## Work order
Each line below with the string "wxParse" should be copied.

Stored data entries
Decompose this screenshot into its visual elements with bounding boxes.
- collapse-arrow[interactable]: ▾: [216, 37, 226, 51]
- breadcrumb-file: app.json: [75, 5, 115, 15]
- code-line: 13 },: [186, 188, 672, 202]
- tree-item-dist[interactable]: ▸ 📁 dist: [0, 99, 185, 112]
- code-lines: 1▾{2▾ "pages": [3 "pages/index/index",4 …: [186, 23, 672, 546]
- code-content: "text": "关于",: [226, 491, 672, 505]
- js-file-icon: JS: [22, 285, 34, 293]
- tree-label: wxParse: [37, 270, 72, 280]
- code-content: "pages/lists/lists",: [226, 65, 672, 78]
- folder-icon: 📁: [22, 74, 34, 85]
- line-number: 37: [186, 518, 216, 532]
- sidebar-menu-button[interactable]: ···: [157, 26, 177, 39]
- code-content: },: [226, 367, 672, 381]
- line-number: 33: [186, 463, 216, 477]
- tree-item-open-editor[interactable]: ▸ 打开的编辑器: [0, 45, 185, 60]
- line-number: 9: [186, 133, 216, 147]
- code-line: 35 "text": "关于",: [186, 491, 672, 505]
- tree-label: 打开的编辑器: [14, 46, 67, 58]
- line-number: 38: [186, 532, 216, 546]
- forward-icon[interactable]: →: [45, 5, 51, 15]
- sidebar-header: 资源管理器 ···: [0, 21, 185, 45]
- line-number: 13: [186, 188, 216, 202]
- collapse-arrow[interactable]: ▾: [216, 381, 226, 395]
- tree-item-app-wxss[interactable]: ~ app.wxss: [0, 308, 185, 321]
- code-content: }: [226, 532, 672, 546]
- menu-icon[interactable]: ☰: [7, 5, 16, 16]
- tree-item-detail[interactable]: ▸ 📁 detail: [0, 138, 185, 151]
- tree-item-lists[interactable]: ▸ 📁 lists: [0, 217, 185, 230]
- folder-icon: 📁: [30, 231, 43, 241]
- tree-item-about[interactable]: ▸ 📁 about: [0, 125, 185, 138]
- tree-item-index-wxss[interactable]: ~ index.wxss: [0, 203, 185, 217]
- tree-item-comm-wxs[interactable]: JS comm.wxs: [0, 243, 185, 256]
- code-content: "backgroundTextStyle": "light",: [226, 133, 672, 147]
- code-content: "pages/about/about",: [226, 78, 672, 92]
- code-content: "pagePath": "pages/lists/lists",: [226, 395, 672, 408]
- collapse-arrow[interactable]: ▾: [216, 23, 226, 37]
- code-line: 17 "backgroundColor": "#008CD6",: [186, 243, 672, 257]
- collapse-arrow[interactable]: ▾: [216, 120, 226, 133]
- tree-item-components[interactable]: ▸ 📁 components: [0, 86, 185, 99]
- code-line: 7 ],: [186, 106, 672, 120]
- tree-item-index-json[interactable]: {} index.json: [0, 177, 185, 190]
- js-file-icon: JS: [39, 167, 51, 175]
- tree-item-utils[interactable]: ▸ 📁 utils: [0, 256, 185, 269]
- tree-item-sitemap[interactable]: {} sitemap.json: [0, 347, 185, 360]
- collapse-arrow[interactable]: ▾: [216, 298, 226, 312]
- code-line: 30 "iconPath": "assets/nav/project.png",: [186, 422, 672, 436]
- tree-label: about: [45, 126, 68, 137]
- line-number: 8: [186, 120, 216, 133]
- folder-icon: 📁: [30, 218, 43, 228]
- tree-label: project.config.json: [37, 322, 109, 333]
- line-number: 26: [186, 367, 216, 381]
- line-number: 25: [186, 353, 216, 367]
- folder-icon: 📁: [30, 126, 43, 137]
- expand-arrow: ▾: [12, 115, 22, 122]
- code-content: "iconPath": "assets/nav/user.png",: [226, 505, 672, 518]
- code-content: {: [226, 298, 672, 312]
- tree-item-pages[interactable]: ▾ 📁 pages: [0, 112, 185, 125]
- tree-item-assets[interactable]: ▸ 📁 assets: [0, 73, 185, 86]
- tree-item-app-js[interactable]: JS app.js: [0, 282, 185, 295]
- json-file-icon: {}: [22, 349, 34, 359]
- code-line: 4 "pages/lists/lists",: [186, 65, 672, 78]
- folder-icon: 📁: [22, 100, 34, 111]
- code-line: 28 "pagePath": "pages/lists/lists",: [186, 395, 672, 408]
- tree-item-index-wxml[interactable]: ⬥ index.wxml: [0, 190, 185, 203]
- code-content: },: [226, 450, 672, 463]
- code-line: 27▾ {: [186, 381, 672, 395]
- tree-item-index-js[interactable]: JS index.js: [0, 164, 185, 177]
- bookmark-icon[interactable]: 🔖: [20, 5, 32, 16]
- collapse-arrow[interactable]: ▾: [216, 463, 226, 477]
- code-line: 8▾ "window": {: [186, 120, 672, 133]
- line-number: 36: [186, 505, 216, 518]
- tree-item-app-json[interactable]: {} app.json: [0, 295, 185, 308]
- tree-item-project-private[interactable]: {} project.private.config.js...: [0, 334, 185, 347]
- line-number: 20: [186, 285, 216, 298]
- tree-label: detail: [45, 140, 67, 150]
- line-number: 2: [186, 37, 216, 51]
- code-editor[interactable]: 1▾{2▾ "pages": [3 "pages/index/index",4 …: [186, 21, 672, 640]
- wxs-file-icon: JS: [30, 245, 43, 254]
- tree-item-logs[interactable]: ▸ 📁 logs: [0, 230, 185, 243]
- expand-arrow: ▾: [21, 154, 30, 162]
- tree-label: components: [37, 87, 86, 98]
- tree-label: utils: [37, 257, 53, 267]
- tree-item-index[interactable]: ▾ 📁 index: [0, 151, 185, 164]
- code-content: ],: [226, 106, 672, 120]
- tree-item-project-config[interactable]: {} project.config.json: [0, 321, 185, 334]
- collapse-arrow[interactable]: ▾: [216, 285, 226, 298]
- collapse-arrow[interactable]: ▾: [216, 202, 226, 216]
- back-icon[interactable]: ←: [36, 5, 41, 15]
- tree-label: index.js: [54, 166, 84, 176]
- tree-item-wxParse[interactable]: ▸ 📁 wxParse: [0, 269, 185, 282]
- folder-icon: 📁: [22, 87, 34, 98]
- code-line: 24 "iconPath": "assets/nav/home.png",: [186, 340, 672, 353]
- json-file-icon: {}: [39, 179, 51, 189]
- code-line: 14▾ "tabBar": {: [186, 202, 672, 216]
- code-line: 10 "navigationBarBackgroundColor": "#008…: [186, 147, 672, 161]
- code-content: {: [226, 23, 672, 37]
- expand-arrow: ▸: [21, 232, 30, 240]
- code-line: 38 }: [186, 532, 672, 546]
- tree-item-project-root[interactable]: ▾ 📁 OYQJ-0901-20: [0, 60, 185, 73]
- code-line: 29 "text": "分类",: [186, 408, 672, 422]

## Output of the task
- tree-label: wxParse: [37, 270, 72, 280]
- tree-item-wxParse[interactable]: ▸ 📁 wxParse: [0, 269, 185, 282]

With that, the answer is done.